Cet endroit était destiné aux réfugiés hongrois après l’échec de leur guerre d’indépendance (1711) et conformément au traité de paix de Passarowitz (1718) la colonie hongroise bénéficiait d’une sorte d’immunité diplomatique. Elle avait des propriétés, un entretien régulier et jouissait d’une autonomie relativement importante ayant un chef en la personne du prince et après sa mort son fils et ses généraux. Peu après l’arrivée des exilés hongrois à Rodosto, ils constituèrent un espace d’habitation d’exilés au centre de la ville. D’après le chroniqueur Kelemen Mikes leurs premières impressions étaient assez mitigées : « À peine monsieur Bercsényi est-il arrivé ici qu’il a immédiatement fait une anagramme du nom de la ville, qui a donné : ostorod (en hongrois: ton fléau). Cela sied fort bien aux exilés. » D’après l’étude des sources, la colonie hongroise se développa rapidement en un centre diplomatique et intellectuel jouant un rôle d’intermédiaire entre les ambassades européennes et la Porte ottomane. La petite communauté hongroise changea bientôt la ville : la chapelle fondée par le prince Rákóczi devint bientôt la paroisse catholique qui ajouta une nouvelle touche à cette petite ville multiethnique où plusieurs religions coexistaient dans un esprit de tolérance et respect mutuel comparable à la Transylvanie surnommée « le Jardin des fées ». Quelques années après, le même Mikes écrivit ainsi dans ses Lettres de Turquie: « Nous voici désormais devenus de braves gens tenant feu et lieu, et j’aime déjà tant Rodosto... que je ne puis oublier Zágon (son village en Transylvanie). »

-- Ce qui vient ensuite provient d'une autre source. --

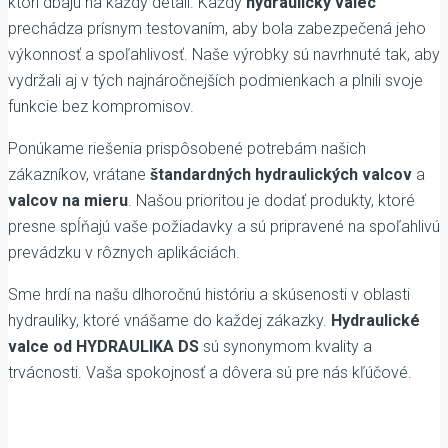
ktorí dbajú na každý detail. Každý
hydraulický valec
prechádza prísnym testovaním, aby bola zabezpečená jeho
výkonnosť a spoľahlivosť. Naše výrobky sú navrhnuté tak, aby
vydržali aj v tých najnáročnejších podmienkach a plnili svoje
funkcie bez kompromisov.
Ponúkame riešenia prispôsobené potrebám našich
zákazníkov, vrátane
štandardných hydraulických valcov
a
valcov na mieru
. Našou prioritou je dodať produkty, ktoré
presne spĺňajú vaše požiadavky a sú pripravené na spoľahlivú
prevádzku v rôznych aplikáciách.
Sme hrdí na našu dlhoročnú históriu a skúsenosti v oblasti
hydrauliky, ktoré vnášame do každej zákazky.
Hydraulické
valce od HYDRAULIKA DS
sú synonymom kvality a
trvácnosti. Vaša spokojnosť a dôvera sú pre nás kľúčové.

Les agents du prince Rákóczi contribuèrent à la connaissance géographique de ce territoire : ils levèrent et dessinèrent des cartes précises, notamment celles de la région de la mer Marmara par son ingénieur-diplomate danois, Poul Bohn, tandis que son chargé d’affaires à la Porte, Ibrahim Müteferrika, les publia même dans son imprimerie ottomane. Ils étaient souvent à l’origine des initiatives diplomatiques et des réformes dans la modernisation de l’Empire ottoman. Petit-à-petit cette ville devint un important relais dans la navigation entre Constantinople et les Dardanelles. Les membres de la communauté hongroise s’intégraient dans la société levantine locale et construisirent leur propre écoumène, une habitation comparable au « jardin » voltairien qui représentait le monde confié par la Providence à ses habitants afin de le rendre meilleur, de le faire prospérer et d’y travailler pour les progrès humains.